Para regular su temperatura corporal cuando hace calor, cada especie ha desarrollado un método: los humanos sudamos, los perros jadean, los elefantes africanos refrescan la sangre haciéndola pasar por sus enormes orejas, y el tucán por su pico. Aunque hay excepciones. Hay organismos que viven en auténticos infiernos, como las fumarolas hidrotermales del fondo de los océanos.

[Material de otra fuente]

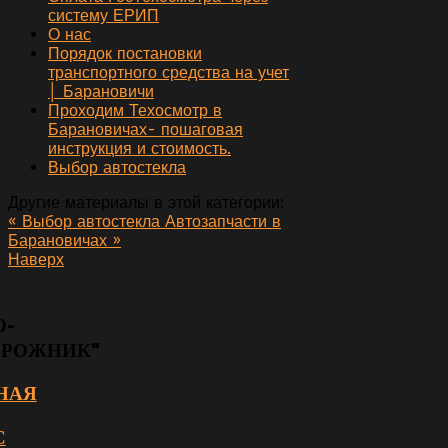
систему ЕРИП
О нас
Порядок постановки
транспортного средства на учет
│ Барановичи
Проходим Техосмотр в
Барановичах- пошаговая
инструкция и стоимость.
Выбор автостекла
Другие материалы в этой категории:
« Выбор автостекла
Автозапчасти в
Барановичах »
Наверх
О-
ОРОЖНИК"
НАЯ
С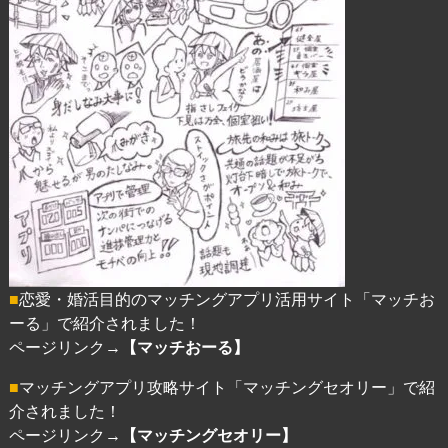
■
恋愛・婚活目的のマッチングアプリ活用サイト「マッチお
ーる」で紹介されました！
ページリンク→
【マッチおーる】
■
マッチングアプリ攻略サイト「マッチングセオリー」で紹
介されました！
ページリンク→
【マッチングセオリー】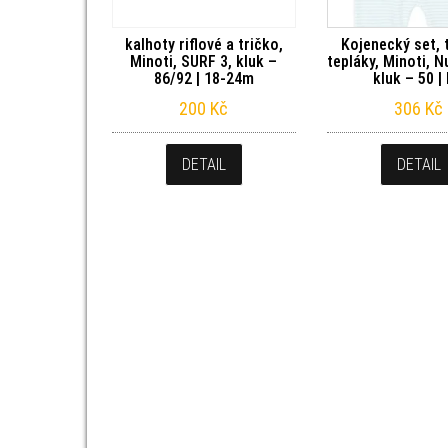
kalhoty riflové a tričko,
Kojenecký set, 
Minoti, SURF 3, kluk –
tepláky, Minoti, 
86/92 | 18-24m
kluk – 50 |
200
Kč
306
Kč
DETAIL
DETAIL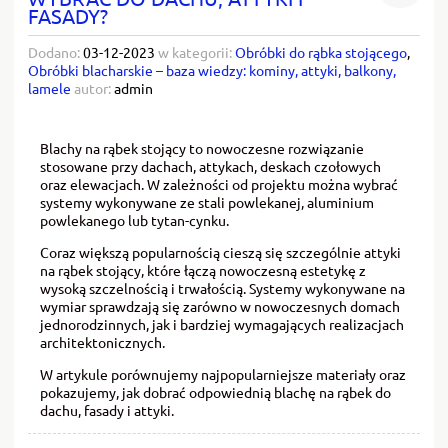
FASADY?
Dodano:
03-12-2023
w kategorii:
Obróbki do rąbka stojącego
,
Obróbki blacharskie – baza wiedzy: kominy, attyki, balkony,
lamele
autor:
admin
Blachy na rąbek stojący to nowoczesne rozwiązanie
stosowane przy dachach, attykach, deskach czołowych
oraz elewacjach. W zależności od projektu można wybrać
systemy wykonywane ze stali powlekanej, aluminium
powlekanego lub tytan-cynku.
Coraz większą popularnością cieszą się szczególnie attyki
na rąbek stojący, które łączą nowoczesną estetykę z
wysoką szczelnością i trwałością. Systemy wykonywane na
wymiar sprawdzają się zarówno w nowoczesnych domach
jednorodzinnych, jak i bardziej wymagających realizacjach
architektonicznych.
W artykule porównujemy najpopularniejsze materiały oraz
pokazujemy, jak dobrać odpowiednią blachę na rąbek do
dachu, fasady i attyki.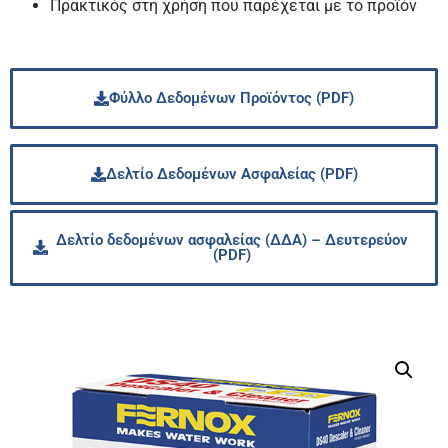
Πρακτικός στη χρήση που παρέχεται με το προϊόν
Φύλλο Δεδομένων Προϊόντος (PDF)
Δελτίο Δεδομένων Ασφαλείας (PDF)
Δελτίο δεδομένων ασφαλείας (ΔΔΑ) – Δευτερεύον
(PDF)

Se trata de chimeneas por las que sale agua a temperaturas que alcanzan los 115ºC.
Y para sobrevivir en ellas, estos microbios han desarrollado mecanismos especiales que evitan que sus estructuras se degraden. “Tienen sustancias especializadas que ayudan a recomponer la estructura de una proteína que se hubiera desnaturalizado, lo que restaura sus funciones”, señala Ramón Rosselló-Mora, investigador del Instituto Mediterráneo de Estudios Avanzados-CSIC y experto en extremófilos. Pero las bajas temperaturas también son letales.
Bajo Cero
En esas circunstancias, las reacciones químicas que tienen lugar para que nuestro organismo funcione son demasiado lentas para permitir la vida. “Pero lo peor es que el agua cristaliza, y el crecimiento de los cristales rompe las membranas”, apunta Amils. Cuando esto sucede, el ser vivo muere porque sus células explotan, ya que el hielo ocupa más volumen que el agua.
El método más usado para combatir el frío es la hibernación. La mayoría de los animales de sangre fría, como los anfibios, lo practican; y algunos de sangre caliente, como osos y roedores.
Los animales permanecen refugiados y entran en un estado de letargo en el que la temperatura, el metabolismo y la respiración se lentifican durante semanas, tiempo más que suficiente para que remita el frío invernal. Cuando el frío no es estacional, como en el Ártico, los animales han desarrollado estrategias más sofisticadas. Hay peces e insectos que tienen anticongelante en sus fluidos internos. Son azúcares y alcoholes que rebajan el punto de congelación hasta temperaturas de -55ºC.
La temperatura más baja a la que se ha encontrado vida supera con creces el punto de congelación del agua: -80ºC. Se halló en el hielo a 3 kilómetros de profundidad del lago subglacial Vostok, en la Antártida. “Aún no se sabe qué son, porque no se han cultivado; solo se han podido mirar al microscopio”, apunta Amils.
Supera esta marca un tipo de microbios llamados osos de agua, o tardígrados (véase la página 82). Se ha comprobado que puede aguantar hasta los escalofriantes -272ºC y los ardientes 151ºC. Sin embargo, su forma de superar las adversidades está rozando tanto la muerte que los científicos no los tienen en cuenta. Reducen su metabolismo hasta casi paralizarlo, y permanecen así hasta que las condiciones ambientales son favorables.
Las temperaturas inferiores a la más baja registrada hasta el momento en nuestro planeta, -89,2ºC, se han logrado mediante refrigeración artificial. Habitualmente se usan para licuar gases, como el nitrógeno (–195,8°C ) y el helio (-266ºC).
Mientras que hacia arriba en la escala de temperatura no hay límite conocido, hacia abajo sí que lo hay. Se trata del cero absoluto, el cero en la escala Kelvin, que corresponde en la escala Celsius a los -273,15ºC. A esa temperatura, en teoría cualquier sustancia pasará a estado sólido y sus moléculas no podrán moverse ni vibrar. Los científicos aún no han conseguido enfriar tanto ninguna sustancia, aunque en 2003, investigadores del MIT rozaron la ansiada marca: enfriaron un gas hasta el medio nanokelvin.